I'd like to create some NetworkX graphs from a simple Pandas DataFrame:
Loc 1 Loc 2 Loc 3 Loc 4 Loc 5 Loc 6 Loc 7
Foo 0 0 1 1 0 0 0
Bar 0 0 1 1 0 1 1
Baz 0 0 1 0 0 0 0
Bat 0 0 1 0 0 1 0
Quux 1 0 0 0 0 0 0
Where Foo…
is the index, and Loc 1
to Loc 7
are the columns. But converting to Numpy matrices or recarrays doesn't seem to work for generating input for nx.Graph()
. Is there a standard strategy for achieving this?
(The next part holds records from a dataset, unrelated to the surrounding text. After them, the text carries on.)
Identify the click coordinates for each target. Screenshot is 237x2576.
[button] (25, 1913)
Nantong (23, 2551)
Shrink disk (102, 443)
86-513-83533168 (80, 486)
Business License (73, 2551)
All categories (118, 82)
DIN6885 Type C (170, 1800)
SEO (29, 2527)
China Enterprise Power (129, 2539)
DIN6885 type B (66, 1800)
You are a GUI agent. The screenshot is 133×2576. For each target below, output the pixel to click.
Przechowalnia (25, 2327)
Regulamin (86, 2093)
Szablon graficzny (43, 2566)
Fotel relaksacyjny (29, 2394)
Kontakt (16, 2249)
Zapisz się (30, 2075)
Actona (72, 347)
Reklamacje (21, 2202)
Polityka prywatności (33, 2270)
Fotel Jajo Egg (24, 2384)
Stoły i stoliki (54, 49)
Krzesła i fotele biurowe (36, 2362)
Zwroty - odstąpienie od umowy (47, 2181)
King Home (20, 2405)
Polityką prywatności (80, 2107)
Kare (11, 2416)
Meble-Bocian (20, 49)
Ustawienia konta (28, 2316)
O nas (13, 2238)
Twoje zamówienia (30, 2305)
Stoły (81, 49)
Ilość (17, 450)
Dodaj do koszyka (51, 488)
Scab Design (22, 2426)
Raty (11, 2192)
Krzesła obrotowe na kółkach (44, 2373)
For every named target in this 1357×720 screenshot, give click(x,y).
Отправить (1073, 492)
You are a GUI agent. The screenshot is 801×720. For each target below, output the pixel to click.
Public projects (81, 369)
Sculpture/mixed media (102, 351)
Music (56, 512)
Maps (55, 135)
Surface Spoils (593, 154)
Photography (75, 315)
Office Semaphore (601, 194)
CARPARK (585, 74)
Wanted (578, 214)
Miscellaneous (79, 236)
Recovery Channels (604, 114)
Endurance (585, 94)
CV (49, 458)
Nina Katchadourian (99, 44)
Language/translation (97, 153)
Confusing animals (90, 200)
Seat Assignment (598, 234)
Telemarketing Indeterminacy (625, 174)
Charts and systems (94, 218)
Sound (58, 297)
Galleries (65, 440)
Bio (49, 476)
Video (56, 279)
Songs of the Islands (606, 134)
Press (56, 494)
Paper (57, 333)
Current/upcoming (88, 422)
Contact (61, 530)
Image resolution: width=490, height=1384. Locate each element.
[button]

I'm not averse the reformatting the data in Pandas --> dumping to CSV --> importing to NetworkX, but it seems as if I should be able to generate the edges from the index and the nodes from the values.
NetworkX expects a square matrix (of nodes and edges), perhaps* you want to pass it:
In [11]: df2 = pd.concat([df, df.T]).fillna(0)
Note: It's important that the index and columns are in the same order!
In [12]: df2 = df2.reindex(df2.columns)
In [13]: df2
Out[13]:
Bar Bat Baz Foo Loc 1 Loc 2 Loc 3 Loc 4 Loc 5 Loc 6 Loc 7 Quux
Bar 0 0 0 0 0 0 1 1 0 1 1 0
Bat 0 0 0 0 0 0 1 0 0 1 0 0
Baz 0 0 0 0 0 0 1 0 0 0 0 0
Foo 0 0 0 0 0 0 1 1 0 0 0 0
Loc 1 0 0 0 0 0 0 0 0 0 0 0 1
Loc 2 0 0 0 0 0 0 0 0 0 0 0 0
Loc 3 1 1 1 1 0 0 0 0 0 0 0 0
Loc 4 1 0 0 1 0 0 0 0 0 0 0 0
Loc 5 0 0 0 0 0 0 0 0 0 0 0 0
Loc 6 1 1 0 0 0 0 0 0 0 0 0 0
Loc 7 1 0 0 0 0 0 0 0 0 0 0 0
Quux 0 0 0 0 1 0 0 0 0 0 0 0
In[14]: graph = nx.from_numpy_matrix(df2.values)
This doesn't pass the column/index names to the graph, if you wanted to do that you could use relabel_nodes
(you may have to be wary of duplicates, which are allowed in pandas' DataFrames):
In [15]: graph = nx.relabel_nodes(graph, dict(enumerate(df2.columns))) # is there nicer way than dict . enumerate ?
*It's unclear exactly what the columns and index represent for the desired graph.